My Lords, I agree with everything that the noble Baroness has just said. It is a particular privilege for me to speak in support of the amendment moved by my noble friend Lady Doocey. Those of us who have known her for—I hesitate to say it—some decades know her to be careful, accurate and tenacious, the word used earlier by the noble Baroness, Lady Royall. I pay tribute to my noble friend for her tenacity in pursuing what many of us regard as an extremely important issue.
My noble friend identified the issue with great clarity. She said that if the law is as clear as the Director of Public Prosecutions and others have said it to be, why are there no prosecutions? Why is this successful, clear and full law resulting in no outcomes at all for exploited children in this country? I look forward to hearing the Minister’s response to those questions when he replies to this short debate.
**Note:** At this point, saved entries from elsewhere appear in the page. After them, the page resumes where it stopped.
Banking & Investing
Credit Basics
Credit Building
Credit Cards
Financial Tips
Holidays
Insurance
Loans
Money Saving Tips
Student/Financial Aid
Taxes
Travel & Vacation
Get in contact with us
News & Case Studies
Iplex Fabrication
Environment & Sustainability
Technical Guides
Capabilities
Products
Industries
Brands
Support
Many of us are surprised and disappointed that there is no specific offence of child exploitation in one place in the law. The noble and learned Lord, Lord Judge, has said much the same previously and most lawyers who have to consider child exploitation would welcome a single offence in a single place which could readily be assessed and understood. The noble Baroness, Lady Royall, spoke about age disputes. I hope the Minister will confirm that the suggestion that age would create a difficulty in enacting an offence such as the one proposed in Amendment 5 is a false point. Age disputes are litigated almost every day in the Administrative Court—they are extremely common—and there are clear ways in which such disputes are determined. They are determined—surprise, surprise—by evidence, and the evidence available to determine such disputes is now expert, well-tried and tested, and capable of speedy decision when such disputes occur.
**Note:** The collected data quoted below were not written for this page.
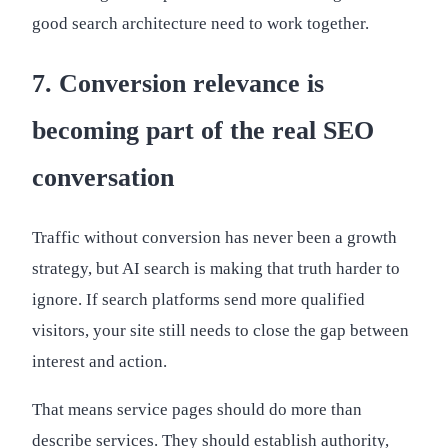
good search architecture need to work together.
7. Conversion relevance is
becoming part of the real SEO
conversation
Traffic without conversion has never been a growth
strategy, but AI search is making that truth harder to
ignore. If search platforms send more qualified
visitors, your site still needs to close the gap between
interest and action.
That means service pages should do more than
describe services. They should establish authority,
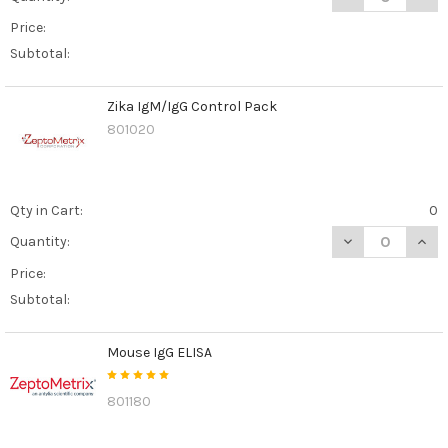
Price:
Subtotal:
Zika IgM/IgG Control Pack
801020
Qty in Cart:
0
DECREASE QUAN
INCR
Quantity:
Price:
Subtotal:
Mouse IgG ELISA
801180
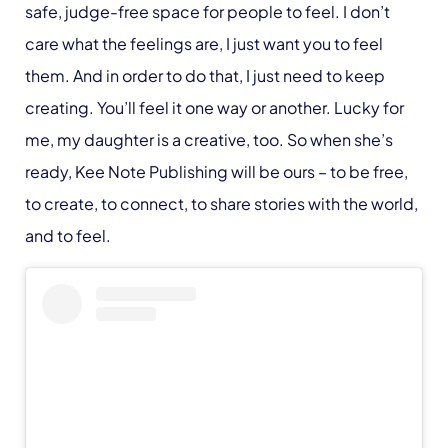
safe, judge-free space for people to feel. I don’t
care what the feelings are, I just want you to feel
them. And in order to do that, I just need to keep
creating. You’ll feel it one way or another. Lucky for
me, my daughter is a creative, too. So when she’s
ready, Kee Note Publishing will be ours – to be free,
to create, to connect, to share stories with the world,
and to feel.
If the Minister rejects, as I apprehend he will, my noble friend’s amendment. I hope he will a give a government commitment to plug any gaps that may emerge hereafter if his views are proved to be incorrect. It is shocking that there has not been a single case brought of child exploitation, at least of the kind envisaged here. We heard discussion earlier about the number of prosecutions for female genital mutilation. If one takes child exploitation and female genital
mutilation as two of the most important and horrifying offences committed against children in this country and reflects that there have been two prosecutions so far—one monumentally unsuccessful recently—in both those categories added together, one has the right to be concerned.
I ask the Minister to tell your Lordships what he expects to be the outcome of the work which has now been started, apparently, between the Crown Prosecution Service, the police and others. If the outcome is merely to discover that there have been no prosecutions because there is an inadequate understanding of the law, one is bound to ask why. I suspect the answer will be because the law is confusing, and so we go round the full circle and arrive at the conclusion that there ought to be the new offence—albeit with assistance from government draftsmen—proposed by my noble friend Lady Doocey.
I would ask the Minister to ensure that, if he rejects the amendment, he can leave us in a frame of mind of genuine optimism that there will be more prosecutions and an increased prospect of convictions even if no change is to be made to the law. Somehow I doubt it and I suspect that we shall be returning to this very important issue in the not too distant future.